**Your objective:** Using the data below, copy every line that contains the word "aprender".

**Supplied information:**
-*-
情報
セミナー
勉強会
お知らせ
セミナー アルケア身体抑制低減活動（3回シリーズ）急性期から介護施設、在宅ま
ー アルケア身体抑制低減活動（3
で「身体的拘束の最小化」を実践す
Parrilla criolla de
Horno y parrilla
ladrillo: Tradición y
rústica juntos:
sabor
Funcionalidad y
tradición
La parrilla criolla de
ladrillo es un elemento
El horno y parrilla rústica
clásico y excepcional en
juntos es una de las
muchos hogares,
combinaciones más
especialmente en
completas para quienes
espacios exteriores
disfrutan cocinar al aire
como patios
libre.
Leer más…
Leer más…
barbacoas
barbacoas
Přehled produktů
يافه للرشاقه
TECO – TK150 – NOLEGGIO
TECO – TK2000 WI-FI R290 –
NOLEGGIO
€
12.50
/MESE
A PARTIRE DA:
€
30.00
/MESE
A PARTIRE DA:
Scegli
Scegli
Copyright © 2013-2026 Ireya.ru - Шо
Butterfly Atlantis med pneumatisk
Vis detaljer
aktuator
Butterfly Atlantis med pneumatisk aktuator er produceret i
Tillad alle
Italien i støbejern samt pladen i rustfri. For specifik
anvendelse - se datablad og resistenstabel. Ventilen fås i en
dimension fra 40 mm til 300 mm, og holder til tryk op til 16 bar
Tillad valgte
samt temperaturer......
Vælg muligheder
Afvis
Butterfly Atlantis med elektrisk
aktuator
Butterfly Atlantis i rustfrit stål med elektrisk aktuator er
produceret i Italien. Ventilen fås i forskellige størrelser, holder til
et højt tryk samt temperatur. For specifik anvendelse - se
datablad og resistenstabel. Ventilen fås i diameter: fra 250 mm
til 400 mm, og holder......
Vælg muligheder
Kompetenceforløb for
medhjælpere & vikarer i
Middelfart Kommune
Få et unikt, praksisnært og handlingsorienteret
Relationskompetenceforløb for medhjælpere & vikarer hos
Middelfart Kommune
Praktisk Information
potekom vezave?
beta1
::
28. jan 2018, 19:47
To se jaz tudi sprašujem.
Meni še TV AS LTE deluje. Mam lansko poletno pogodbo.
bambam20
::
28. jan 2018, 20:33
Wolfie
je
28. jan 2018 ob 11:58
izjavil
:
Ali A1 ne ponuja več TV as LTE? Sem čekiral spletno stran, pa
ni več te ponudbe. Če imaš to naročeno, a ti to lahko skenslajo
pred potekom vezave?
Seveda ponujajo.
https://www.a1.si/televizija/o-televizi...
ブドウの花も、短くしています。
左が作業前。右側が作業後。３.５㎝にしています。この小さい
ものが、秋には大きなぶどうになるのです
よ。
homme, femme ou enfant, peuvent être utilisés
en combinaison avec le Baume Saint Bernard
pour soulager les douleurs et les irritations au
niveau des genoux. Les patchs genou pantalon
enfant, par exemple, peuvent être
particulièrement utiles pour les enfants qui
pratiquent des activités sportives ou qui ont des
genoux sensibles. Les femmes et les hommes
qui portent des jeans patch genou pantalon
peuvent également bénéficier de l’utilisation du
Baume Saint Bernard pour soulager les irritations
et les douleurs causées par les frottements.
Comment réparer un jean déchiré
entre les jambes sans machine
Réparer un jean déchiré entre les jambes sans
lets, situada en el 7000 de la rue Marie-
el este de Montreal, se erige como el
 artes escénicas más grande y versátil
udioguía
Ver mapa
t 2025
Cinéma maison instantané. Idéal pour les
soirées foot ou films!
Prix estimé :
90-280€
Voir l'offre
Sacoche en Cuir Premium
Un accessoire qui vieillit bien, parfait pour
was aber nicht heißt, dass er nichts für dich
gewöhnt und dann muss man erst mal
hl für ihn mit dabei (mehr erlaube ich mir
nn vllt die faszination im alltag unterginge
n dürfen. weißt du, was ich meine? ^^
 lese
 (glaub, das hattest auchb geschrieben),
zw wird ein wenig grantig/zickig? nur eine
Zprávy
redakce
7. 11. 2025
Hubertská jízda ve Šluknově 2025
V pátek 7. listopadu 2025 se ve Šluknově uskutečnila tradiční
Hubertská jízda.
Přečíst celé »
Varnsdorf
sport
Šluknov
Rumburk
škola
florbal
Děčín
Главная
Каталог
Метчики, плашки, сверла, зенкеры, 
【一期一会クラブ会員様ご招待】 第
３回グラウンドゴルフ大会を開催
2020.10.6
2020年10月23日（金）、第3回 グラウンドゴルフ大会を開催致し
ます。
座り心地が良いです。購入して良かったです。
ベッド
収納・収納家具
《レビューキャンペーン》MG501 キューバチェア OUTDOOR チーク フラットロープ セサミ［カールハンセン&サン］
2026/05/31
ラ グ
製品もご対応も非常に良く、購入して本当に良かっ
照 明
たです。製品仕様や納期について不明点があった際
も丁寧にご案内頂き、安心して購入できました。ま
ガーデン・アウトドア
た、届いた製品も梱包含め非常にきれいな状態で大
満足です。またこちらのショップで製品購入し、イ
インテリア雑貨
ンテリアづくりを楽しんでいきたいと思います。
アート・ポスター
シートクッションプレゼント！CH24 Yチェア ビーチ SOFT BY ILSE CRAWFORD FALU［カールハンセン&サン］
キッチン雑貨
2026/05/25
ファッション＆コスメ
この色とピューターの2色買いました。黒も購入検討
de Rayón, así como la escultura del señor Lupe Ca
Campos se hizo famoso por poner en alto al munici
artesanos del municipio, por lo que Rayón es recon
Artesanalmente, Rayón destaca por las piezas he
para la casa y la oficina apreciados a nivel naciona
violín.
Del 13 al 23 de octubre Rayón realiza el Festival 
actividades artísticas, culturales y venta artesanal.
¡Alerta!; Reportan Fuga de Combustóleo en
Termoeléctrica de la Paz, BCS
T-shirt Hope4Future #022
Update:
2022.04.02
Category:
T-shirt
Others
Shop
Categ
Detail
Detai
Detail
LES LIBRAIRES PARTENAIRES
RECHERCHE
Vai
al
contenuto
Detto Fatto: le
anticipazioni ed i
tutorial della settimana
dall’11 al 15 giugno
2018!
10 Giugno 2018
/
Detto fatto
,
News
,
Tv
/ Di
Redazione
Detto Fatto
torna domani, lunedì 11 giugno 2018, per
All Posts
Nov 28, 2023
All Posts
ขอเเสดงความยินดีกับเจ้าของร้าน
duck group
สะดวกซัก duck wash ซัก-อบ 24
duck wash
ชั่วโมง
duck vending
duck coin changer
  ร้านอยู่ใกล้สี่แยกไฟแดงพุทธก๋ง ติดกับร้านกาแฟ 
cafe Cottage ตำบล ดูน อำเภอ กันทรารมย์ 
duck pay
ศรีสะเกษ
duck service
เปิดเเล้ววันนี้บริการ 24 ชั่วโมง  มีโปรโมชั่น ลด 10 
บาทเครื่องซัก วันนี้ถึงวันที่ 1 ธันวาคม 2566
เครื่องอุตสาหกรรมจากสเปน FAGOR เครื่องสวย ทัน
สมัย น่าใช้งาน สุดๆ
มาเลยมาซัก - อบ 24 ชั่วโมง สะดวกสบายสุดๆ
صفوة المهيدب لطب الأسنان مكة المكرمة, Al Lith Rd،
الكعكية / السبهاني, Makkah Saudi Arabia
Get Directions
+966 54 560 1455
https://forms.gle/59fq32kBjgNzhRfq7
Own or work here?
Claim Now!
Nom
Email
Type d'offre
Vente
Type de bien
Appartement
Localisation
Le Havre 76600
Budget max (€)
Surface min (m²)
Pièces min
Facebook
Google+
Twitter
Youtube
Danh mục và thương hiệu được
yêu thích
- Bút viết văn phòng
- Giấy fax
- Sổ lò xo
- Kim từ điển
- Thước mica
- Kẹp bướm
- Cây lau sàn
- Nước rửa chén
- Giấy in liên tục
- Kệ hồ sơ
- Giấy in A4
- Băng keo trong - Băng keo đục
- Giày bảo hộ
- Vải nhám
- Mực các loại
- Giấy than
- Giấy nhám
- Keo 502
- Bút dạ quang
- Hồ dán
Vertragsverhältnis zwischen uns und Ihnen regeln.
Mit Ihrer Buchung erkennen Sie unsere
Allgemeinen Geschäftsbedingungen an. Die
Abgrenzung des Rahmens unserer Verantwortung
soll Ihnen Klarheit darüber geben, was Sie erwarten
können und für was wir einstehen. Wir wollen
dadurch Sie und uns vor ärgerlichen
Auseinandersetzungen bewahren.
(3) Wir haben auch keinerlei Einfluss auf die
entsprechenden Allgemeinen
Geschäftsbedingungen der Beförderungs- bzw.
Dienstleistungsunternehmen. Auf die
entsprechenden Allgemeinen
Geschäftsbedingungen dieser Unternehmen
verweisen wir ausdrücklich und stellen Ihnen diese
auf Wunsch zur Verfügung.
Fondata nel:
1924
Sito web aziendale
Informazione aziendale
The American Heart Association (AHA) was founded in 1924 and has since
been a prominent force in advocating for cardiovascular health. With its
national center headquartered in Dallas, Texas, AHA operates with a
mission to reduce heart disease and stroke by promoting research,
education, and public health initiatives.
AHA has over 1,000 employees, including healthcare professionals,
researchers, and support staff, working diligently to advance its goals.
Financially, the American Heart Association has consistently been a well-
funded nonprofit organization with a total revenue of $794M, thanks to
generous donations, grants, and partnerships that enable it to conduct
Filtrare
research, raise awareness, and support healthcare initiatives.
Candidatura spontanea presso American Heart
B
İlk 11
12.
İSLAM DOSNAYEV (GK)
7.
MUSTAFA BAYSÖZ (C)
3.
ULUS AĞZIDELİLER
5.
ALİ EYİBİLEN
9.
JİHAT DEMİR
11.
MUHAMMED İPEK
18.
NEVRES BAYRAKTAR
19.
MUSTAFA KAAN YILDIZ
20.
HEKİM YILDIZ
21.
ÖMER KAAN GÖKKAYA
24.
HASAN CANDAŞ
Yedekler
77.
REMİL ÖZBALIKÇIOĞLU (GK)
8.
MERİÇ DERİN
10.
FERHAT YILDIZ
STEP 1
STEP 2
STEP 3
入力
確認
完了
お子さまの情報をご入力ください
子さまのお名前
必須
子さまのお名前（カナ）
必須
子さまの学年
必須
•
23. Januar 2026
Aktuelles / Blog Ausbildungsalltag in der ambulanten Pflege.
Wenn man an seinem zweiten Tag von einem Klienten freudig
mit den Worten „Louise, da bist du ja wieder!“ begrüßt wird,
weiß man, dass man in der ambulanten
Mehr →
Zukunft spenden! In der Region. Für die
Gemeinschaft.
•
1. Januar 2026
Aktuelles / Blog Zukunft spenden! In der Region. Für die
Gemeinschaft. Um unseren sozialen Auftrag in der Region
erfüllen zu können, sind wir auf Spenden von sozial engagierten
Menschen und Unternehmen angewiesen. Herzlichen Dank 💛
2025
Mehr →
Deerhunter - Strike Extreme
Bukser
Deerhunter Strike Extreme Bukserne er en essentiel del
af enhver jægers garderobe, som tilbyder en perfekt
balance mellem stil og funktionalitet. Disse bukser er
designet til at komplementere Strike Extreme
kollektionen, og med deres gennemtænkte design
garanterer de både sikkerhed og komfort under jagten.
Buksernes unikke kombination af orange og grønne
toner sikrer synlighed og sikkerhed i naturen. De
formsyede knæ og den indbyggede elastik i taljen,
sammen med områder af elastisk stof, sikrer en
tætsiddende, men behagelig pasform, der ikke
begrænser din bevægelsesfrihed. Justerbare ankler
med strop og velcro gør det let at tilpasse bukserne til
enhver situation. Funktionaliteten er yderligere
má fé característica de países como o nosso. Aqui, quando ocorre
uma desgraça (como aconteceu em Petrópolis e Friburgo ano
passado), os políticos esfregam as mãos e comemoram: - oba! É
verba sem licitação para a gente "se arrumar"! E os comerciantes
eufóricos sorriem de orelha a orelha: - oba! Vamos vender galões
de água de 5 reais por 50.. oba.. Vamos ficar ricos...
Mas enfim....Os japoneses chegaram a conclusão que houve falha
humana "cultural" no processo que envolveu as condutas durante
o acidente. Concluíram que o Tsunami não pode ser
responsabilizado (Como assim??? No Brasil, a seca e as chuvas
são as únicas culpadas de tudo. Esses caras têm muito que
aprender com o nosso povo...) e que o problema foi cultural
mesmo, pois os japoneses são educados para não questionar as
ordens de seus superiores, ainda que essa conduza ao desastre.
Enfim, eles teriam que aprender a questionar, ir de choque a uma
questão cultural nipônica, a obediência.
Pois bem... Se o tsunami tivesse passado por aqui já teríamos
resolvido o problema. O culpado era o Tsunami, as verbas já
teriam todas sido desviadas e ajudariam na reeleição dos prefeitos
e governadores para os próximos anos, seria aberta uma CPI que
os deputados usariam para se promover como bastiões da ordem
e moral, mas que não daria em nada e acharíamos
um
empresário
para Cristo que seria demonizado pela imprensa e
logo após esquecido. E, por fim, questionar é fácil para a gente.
-*-
**Answer space:**
aprender com o nosso povo...) e que o problema foi cultural
Enfim, eles teriam que aprender a questionar, ir de choque a uma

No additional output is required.